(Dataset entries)

* * *

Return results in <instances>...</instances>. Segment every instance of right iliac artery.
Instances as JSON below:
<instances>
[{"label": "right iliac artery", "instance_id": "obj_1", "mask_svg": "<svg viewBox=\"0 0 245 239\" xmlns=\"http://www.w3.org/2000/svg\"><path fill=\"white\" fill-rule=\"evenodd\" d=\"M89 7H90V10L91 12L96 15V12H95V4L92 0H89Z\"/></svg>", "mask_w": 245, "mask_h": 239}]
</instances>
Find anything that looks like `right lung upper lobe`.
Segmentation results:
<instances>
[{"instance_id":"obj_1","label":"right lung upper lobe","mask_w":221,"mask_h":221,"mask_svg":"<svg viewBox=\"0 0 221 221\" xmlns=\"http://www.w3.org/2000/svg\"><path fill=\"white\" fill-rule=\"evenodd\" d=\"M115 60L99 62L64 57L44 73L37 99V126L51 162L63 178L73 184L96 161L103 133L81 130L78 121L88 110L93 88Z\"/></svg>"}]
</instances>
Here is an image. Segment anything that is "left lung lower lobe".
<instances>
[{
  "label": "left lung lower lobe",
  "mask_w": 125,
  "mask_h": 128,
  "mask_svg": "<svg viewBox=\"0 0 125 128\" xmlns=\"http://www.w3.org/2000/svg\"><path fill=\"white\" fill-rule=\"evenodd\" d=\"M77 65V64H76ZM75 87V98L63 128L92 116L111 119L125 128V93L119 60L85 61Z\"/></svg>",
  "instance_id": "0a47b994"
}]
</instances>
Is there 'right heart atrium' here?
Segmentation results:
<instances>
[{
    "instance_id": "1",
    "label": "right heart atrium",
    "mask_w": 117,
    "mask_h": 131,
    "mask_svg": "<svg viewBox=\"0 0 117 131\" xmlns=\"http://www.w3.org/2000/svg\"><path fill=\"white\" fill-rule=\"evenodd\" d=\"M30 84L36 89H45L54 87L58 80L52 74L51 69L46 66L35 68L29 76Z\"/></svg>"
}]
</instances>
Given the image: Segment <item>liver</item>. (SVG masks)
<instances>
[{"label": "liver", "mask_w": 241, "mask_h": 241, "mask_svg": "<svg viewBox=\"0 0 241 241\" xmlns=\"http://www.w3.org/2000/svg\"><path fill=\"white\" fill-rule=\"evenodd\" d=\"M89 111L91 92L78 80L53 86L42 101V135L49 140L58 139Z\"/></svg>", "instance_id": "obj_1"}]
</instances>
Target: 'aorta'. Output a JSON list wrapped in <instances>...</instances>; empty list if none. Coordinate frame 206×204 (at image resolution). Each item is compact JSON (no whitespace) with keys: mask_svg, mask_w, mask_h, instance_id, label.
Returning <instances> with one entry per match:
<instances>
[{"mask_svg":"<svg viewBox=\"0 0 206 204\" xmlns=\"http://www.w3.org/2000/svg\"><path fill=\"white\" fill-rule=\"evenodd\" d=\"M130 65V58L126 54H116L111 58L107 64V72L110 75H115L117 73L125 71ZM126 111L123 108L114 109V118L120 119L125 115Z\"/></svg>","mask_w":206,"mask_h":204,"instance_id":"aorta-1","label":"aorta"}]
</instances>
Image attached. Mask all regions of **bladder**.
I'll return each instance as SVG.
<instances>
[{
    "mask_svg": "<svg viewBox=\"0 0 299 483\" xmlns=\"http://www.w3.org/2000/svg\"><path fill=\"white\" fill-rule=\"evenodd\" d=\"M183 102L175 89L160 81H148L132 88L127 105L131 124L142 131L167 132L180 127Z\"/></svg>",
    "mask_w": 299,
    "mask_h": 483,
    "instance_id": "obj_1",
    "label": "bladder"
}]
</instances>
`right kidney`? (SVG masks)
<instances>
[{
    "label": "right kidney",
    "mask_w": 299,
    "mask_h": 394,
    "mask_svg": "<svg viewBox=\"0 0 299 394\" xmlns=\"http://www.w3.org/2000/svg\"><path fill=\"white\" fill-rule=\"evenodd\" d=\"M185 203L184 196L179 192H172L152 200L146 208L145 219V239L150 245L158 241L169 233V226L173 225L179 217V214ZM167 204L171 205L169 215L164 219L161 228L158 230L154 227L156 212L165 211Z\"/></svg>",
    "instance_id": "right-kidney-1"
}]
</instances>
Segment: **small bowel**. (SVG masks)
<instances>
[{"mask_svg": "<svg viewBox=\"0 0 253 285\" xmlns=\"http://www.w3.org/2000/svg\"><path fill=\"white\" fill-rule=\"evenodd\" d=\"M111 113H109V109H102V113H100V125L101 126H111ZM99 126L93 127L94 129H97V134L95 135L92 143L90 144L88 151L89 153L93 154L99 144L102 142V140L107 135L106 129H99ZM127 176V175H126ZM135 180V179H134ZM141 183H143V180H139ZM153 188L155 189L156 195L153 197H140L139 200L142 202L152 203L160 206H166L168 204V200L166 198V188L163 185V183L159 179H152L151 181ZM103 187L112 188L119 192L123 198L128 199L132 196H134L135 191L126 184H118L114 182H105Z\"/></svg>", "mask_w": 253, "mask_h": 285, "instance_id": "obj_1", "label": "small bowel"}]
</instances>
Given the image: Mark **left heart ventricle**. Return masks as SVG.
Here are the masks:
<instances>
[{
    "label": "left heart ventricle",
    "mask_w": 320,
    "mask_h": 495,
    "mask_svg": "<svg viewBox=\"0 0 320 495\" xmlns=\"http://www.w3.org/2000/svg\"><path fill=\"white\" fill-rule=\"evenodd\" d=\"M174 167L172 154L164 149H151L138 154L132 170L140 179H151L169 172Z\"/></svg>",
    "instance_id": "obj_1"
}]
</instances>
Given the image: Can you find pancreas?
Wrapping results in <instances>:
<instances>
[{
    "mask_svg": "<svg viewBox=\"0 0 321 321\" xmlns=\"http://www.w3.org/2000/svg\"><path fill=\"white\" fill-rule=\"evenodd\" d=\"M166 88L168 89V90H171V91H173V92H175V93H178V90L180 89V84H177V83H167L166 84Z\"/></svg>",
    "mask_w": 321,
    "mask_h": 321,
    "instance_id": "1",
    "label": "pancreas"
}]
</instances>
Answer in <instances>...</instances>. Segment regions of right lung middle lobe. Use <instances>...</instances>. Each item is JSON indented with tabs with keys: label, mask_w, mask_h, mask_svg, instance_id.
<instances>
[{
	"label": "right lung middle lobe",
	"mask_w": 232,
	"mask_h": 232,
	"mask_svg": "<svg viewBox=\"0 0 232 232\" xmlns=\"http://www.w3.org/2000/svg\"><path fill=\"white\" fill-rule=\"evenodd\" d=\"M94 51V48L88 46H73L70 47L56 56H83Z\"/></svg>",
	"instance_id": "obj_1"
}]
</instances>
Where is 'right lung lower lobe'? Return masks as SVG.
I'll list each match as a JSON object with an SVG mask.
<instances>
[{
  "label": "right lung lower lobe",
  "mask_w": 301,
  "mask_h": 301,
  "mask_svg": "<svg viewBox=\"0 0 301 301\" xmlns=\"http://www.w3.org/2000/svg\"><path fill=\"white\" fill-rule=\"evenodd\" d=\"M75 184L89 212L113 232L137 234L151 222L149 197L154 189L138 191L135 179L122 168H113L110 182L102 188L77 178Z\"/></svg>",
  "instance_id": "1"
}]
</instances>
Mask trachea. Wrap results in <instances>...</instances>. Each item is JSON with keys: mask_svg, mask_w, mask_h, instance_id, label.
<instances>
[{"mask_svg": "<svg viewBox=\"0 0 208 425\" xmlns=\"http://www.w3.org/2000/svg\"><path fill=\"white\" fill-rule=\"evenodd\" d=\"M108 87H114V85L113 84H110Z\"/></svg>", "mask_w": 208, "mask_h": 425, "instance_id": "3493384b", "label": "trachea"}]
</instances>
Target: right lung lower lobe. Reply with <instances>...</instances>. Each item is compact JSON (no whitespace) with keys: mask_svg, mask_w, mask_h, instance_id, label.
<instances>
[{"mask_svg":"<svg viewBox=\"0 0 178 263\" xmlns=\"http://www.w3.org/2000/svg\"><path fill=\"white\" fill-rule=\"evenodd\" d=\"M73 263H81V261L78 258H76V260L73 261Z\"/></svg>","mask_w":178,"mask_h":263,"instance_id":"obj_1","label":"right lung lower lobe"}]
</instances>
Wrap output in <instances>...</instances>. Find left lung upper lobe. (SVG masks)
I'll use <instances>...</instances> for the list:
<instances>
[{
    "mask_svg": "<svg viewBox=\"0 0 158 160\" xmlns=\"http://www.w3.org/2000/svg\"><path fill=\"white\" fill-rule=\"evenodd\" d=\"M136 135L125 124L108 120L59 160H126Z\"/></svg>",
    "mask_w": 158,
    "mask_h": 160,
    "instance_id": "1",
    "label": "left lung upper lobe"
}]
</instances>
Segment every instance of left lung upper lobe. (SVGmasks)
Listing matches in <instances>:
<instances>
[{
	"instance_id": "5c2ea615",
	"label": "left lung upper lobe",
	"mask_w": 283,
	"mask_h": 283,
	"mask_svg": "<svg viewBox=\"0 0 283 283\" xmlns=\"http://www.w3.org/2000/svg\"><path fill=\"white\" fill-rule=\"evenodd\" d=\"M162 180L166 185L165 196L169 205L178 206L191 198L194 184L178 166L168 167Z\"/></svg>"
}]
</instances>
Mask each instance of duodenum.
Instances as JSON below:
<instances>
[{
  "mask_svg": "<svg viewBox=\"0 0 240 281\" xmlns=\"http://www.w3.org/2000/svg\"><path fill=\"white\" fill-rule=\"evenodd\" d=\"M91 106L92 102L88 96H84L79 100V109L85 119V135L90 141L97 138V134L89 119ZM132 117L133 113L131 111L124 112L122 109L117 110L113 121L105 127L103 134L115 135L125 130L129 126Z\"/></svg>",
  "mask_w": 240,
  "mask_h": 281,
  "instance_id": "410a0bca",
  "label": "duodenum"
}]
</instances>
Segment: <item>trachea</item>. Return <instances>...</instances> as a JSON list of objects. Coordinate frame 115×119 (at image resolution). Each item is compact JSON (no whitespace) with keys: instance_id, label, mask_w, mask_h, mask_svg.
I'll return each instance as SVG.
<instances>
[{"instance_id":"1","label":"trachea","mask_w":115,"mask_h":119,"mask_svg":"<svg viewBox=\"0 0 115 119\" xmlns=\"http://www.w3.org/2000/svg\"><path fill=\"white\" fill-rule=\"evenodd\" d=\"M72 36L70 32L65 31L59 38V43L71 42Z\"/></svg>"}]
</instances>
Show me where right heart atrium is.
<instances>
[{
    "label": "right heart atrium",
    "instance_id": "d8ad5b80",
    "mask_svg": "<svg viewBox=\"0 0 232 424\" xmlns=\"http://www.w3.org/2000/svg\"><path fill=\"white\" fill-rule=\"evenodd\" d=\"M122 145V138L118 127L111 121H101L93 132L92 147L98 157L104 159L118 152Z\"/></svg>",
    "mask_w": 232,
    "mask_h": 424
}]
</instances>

* * *

- What the task asks
All lines from the one containing "Segment: <item>trachea</item>. Return" through the last line of the data, both included, are to be retyped exactly, and no other line belongs in the answer.

- Result for this exercise
Segment: <item>trachea</item>. Return <instances>...</instances> as a JSON list of objects. Coordinate frame 115×119 (at image resolution). Each item is compact JSON (no whitespace) with keys: instance_id, label, mask_w, mask_h, mask_svg.
I'll return each instance as SVG.
<instances>
[{"instance_id":"1","label":"trachea","mask_w":115,"mask_h":119,"mask_svg":"<svg viewBox=\"0 0 115 119\" xmlns=\"http://www.w3.org/2000/svg\"><path fill=\"white\" fill-rule=\"evenodd\" d=\"M72 36L70 32L65 31L59 38V43L71 42Z\"/></svg>"}]
</instances>
Show me where right heart atrium is.
<instances>
[{
    "label": "right heart atrium",
    "instance_id": "d8ad5b80",
    "mask_svg": "<svg viewBox=\"0 0 232 424\" xmlns=\"http://www.w3.org/2000/svg\"><path fill=\"white\" fill-rule=\"evenodd\" d=\"M122 145V138L118 127L111 121H101L93 132L92 147L98 157L104 159L118 152Z\"/></svg>",
    "mask_w": 232,
    "mask_h": 424
}]
</instances>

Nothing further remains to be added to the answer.